Crude fat: It was observed that the crude fat content is generally low in all investigated sweet potato cultivars; a similar idea had been reported by [3]. The crude fat content of the five sweet potato varieties was indicated to be significantly affected (P<0.05) by variety. Result in Table 1 shows that the mean fat content of five sweet potato cultivars was significantly varied and the mean value ranged from 0.11-0.25 mg/100 g. This observed difference among the five sweet potato cultivars may be contributed by genetic variation, since other factors are kept constant. This result was similar with reported value of [9].

Crude protein: The crude protein content of five sweet potato varieties was significantly affected (P<0.05) by variety. As it can be seen from statistical analysis (Table 1), significant differences (P<0.05) exist between the protein content of the five sweet potato cultivars and the value ranged from 1.24-1.85 mg/100 g. Such observed differences in crude protein content in the current study might be contributed by cultivars or genetic difference, since all the studied varieties were collected from the same environment and soil type. These results are well agreed within the range of values (1.73-11.8%) that had been reported by [15].

Total carbohydrate: The total carbohydrate content was determined by difference. The total carbohydrate content of five sweet potato varieties was significantly affected (P<0.05) by variety. All the investigated sweet potato cultivars were significantly varied (Table 1) in their carbohydrate content and the mean value ranged from 29.17 35.65 mg/100 g. The highest carbohydrate content of 35.65 mg/100 g was observed in Beletech variety, whereas the lowest carbohydrate content of 29.17 mg/100 g was observed in Berkume variety followed by Tola variety of 29.46 mg/100 g. A similar idea had been reported by [6] and the carbohydrate content difference among difference variety could be due to the sum result of other previous parameters.

Total energy: The energy content of five sweet potato varieties was found significantly influenced (P<0.05) by variety. All the investigated sweet potato cultivars were significantly varied (Table 1) in their energy content and the mean value ranged from 124.24 152.6 Kcal/100 g. Similarly carbohydrate, the energy contents in all investigated sweet potato cultivars were high. Thus, the principle use of sweet potato like other starchy root and tuber crops as human food and animal feed is therefore as a source of dietary energy yielding ingredients [14].

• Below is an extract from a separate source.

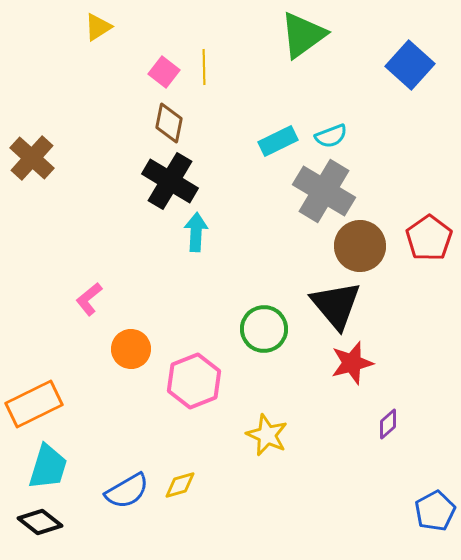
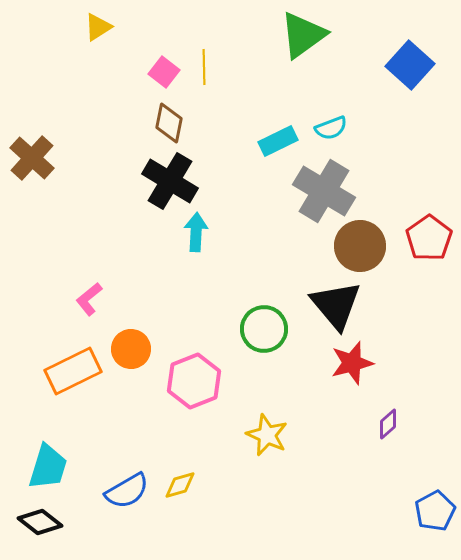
cyan semicircle: moved 8 px up
orange rectangle: moved 39 px right, 33 px up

Conclusion and Recommendation

This study has covered information on the nutritional status of different five white fleshed sweet potato cultivars in their raw form. The result showed that the nutritional contents of five sweet potato varieties were significantly varied due to cultivar variation. It has concluded that the Beletech variety has high nutritional value than other four varieties. Since Beletech variety potentially good source of nutrients among five sweet potato varieties, more emphasis should be given for its cultivation in agricultural sectors as well as farmers land. It is highly recommended that all variety should be conducted further study in its anti-nutritional factors (phytate, oxalate and tannin) and its interaction by other minerals which are important issue related to healthy consumption.

Acknowledgement

We thank Arba Minch Agricultural Research Center for supplying the sweet potato varieties and Arba Minch University for financial sponsor and providing the laboratory facilities. Wish to acknowledge the authors are grateful to all the subjects who participated in the study.